How to renovate a room cheaply
By Ryoji Shimada, staff writer
According to last year's survey, the number of vacant houses in Japan is about 8.46 million (compared to about 8.2 million in the previous survey), and the ratio of vacant houses to all houses (vacant house rate) is 13.55%. Vacant houses are one of the major problems facing Japan. The best thing to do is to demolish them and build new houses, but it costs a lot of money. Renovation is also expensive. Therefore, the method of renewing a house with a little renovation is coming into the spotlight.
A young man in his 20s sits on a wooden bench under the windows of a quaint but stylish room, reading a book in the sunshine. Just outside is a small wooden deck. A planter would fit nicely there. Inside, wooden shelves separate the main room from the kitchen, fitting perfectly without taking up too much space. The easy-to-use closet is equipped with adjustable shelves. A second door just inside the main entrance created an oppressive feeling, so it has been removed and replaced with a long white mesh curtain, providing smoother entry and a more spacious ambience.

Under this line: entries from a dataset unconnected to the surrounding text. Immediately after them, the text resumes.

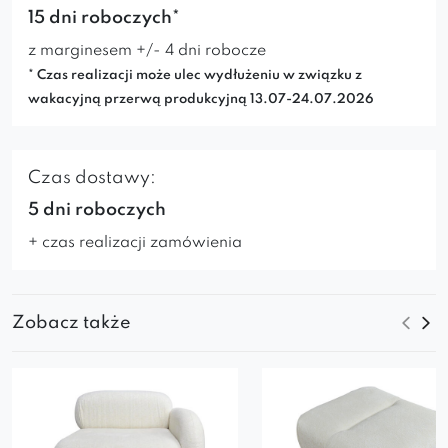
15 dni roboczych*
z marginesem +/- 4 dni robocze
* Czas realizacji może ulec wydłużeniu w związku z
wakacyjną przerwą produkcyjną 13.07-24.07.2026
Czas dostawy:
5 dni roboczych
+ czas realizacji zamówienia
Zobacz także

A narrow shelf has been attached to the wall in the entryway, to hold items such as keys or small plants. New wallpaper and flooring contribute to the comfortable atmosphere.
This approximately 25-square-meter room, built for single-occupancy, is in a 45-year-old two-story wooden apartment building in Chofu City, a 20-minute train ride from the center of Tokyo. It was recently renovated and turned into a pleasant living space.
Mokuchin Kikaku, a non-profit organization, carried out the renovations for just 700,000 yen ($7,777). “These old wooden apartments have a simple structure, which makes it easier to give them a facelift,” said vice-chairman Eiji Kawase, 25. Commonly known as mokuchin apartments (“mokuchin” means cheap), they are hard to rent nowadays. Being over 30 years old, they are run down and unfashionable. But Kawase stressed the good side of these apartments, “They often have a cozy, community-oriented feeling.” The organization’s aim and purpose is to give these old rooms a new life as valuable assets to society.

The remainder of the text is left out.